● **Instructions to follow**
All that should appear is the line containing "Arobiene® Luftpolstertasche ist" and the lines after it in the records below, each reproduced exactly.

━━━━━ Records to process ━━━━━

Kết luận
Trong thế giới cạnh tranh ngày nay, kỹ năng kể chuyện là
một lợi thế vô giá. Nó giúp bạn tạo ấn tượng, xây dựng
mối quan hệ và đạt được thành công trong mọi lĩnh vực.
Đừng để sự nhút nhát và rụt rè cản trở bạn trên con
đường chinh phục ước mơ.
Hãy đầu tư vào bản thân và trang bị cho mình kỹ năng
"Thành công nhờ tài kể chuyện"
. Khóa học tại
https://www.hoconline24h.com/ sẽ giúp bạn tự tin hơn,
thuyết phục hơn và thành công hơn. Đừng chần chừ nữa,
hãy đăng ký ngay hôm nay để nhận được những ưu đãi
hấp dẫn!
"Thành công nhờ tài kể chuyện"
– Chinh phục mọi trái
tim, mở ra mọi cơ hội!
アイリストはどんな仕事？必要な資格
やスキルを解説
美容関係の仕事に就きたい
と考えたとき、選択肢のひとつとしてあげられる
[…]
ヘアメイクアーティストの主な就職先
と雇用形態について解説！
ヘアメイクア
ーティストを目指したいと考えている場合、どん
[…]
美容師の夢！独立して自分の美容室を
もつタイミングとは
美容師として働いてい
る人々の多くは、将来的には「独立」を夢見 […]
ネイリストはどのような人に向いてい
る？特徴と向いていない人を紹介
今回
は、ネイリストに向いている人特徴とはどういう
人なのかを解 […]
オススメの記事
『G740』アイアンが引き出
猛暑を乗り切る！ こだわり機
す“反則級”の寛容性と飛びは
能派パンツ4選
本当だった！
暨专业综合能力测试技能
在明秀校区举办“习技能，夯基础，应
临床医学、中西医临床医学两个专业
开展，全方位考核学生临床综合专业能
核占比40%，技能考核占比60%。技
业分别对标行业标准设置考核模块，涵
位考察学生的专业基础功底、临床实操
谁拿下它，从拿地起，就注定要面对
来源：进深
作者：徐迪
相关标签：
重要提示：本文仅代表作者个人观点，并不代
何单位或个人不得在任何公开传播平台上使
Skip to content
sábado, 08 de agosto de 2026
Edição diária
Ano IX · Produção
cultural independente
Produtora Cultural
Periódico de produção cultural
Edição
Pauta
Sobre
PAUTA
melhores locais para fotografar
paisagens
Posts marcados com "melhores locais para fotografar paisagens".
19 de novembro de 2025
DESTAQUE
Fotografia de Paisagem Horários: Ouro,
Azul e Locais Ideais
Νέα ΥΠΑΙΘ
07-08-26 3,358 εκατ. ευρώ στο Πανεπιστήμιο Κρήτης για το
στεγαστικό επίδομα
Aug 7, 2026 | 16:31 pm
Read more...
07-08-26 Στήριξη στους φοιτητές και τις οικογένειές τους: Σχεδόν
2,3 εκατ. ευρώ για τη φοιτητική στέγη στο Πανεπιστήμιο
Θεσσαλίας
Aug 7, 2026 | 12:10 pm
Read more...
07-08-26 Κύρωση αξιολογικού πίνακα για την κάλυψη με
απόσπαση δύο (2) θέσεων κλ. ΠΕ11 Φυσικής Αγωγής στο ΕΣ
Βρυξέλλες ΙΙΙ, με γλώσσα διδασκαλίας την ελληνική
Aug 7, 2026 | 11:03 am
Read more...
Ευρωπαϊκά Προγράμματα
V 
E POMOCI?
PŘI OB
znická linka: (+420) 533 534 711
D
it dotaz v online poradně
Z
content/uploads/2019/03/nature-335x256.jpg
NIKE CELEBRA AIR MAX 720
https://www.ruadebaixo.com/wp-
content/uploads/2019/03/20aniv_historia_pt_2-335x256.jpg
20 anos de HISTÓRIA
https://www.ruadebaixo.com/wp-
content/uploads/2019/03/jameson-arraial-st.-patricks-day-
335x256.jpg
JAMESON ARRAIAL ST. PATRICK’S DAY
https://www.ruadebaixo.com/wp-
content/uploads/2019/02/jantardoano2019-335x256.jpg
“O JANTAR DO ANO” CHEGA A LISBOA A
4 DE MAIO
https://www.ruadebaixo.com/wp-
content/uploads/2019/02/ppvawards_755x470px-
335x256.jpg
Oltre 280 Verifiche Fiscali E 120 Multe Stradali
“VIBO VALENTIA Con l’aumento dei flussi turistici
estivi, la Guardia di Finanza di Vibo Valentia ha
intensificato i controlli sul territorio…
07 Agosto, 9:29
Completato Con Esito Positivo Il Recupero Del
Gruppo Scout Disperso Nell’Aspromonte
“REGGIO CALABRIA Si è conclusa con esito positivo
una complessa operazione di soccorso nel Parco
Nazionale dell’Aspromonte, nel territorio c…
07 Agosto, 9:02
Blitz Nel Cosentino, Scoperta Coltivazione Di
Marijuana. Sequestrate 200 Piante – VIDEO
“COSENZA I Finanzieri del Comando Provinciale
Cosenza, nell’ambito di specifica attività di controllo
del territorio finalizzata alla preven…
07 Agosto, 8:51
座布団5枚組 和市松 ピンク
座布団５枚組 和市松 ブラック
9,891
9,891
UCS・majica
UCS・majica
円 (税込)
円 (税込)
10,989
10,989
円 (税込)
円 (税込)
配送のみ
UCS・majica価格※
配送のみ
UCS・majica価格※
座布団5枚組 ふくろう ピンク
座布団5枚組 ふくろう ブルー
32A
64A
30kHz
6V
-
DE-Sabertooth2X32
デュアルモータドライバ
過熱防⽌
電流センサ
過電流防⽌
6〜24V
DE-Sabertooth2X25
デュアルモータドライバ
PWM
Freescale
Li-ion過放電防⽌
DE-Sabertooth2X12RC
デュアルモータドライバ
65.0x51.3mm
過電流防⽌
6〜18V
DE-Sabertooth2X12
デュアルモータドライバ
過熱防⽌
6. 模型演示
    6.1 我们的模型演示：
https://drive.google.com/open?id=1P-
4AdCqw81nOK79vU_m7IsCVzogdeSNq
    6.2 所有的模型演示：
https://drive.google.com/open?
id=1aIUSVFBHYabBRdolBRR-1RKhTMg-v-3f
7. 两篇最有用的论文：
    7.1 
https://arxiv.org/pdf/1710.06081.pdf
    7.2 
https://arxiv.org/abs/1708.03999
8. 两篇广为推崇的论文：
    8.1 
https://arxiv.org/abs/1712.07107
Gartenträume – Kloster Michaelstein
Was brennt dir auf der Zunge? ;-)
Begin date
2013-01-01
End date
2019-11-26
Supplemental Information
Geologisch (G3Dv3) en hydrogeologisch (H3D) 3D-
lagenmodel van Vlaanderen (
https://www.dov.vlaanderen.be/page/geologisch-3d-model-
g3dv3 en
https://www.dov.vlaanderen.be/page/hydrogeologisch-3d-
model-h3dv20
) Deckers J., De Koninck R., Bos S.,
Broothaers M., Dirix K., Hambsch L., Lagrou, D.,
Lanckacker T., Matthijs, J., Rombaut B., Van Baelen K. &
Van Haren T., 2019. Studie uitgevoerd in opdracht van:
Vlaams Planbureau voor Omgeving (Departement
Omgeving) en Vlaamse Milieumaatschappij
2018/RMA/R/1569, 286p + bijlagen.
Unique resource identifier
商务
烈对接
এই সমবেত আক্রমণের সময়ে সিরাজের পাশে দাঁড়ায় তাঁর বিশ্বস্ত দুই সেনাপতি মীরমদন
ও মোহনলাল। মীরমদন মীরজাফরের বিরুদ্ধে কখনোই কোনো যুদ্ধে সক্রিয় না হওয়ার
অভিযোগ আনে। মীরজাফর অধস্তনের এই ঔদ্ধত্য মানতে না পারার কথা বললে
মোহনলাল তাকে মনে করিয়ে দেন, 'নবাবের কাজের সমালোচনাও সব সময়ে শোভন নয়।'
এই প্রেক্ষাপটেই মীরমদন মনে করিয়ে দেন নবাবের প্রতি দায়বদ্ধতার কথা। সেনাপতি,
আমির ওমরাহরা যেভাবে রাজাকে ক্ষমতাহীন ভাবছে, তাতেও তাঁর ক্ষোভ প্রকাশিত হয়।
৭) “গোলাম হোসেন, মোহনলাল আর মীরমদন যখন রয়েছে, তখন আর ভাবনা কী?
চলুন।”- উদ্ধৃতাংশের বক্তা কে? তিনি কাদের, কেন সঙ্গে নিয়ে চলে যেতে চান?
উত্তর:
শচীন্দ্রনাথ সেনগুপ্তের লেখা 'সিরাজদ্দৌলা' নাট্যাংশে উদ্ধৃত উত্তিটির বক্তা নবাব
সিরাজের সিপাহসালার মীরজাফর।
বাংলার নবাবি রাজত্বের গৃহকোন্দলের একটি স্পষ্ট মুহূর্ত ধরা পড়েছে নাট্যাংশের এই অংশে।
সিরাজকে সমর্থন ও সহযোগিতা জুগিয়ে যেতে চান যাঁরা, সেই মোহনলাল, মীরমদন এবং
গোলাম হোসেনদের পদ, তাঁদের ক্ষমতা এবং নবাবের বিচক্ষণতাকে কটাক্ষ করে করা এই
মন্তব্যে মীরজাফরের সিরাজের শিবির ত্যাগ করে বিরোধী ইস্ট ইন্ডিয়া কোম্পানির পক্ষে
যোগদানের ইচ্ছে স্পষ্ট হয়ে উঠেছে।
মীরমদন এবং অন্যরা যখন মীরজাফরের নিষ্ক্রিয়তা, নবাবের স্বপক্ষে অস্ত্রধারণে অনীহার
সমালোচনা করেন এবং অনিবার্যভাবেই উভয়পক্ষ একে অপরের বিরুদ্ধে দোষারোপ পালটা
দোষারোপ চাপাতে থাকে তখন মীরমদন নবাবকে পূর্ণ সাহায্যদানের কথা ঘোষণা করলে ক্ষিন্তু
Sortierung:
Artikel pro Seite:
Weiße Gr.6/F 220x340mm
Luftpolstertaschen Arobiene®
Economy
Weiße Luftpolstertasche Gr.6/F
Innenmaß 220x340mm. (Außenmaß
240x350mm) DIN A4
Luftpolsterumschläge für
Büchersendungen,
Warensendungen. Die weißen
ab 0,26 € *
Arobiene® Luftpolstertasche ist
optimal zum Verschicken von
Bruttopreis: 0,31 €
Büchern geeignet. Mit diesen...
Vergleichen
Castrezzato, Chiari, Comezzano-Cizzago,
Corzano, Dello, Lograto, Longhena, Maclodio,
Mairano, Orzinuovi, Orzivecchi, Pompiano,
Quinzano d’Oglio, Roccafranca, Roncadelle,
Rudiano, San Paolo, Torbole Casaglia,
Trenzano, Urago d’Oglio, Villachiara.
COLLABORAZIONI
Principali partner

━━━━━

● **Task output**
Arobiene® Luftpolstertasche ist
optimal zum Verschicken von
Bruttopreis: 0,31 €
Büchern geeignet. Mit diesen...
Vergleichen
Castrezzato, Chiari, Comezzano-Cizzago,
Corzano, Dello, Lograto, Longhena, Maclodio,
Mairano, Orzinuovi, Orzivecchi, Pompiano,
Quinzano d’Oglio, Roccafranca, Roncadelle,
Rudiano, San Paolo, Torbole Casaglia,
Trenzano, Urago d’Oglio, Villachiara.
COLLABORAZIONI
Principali partner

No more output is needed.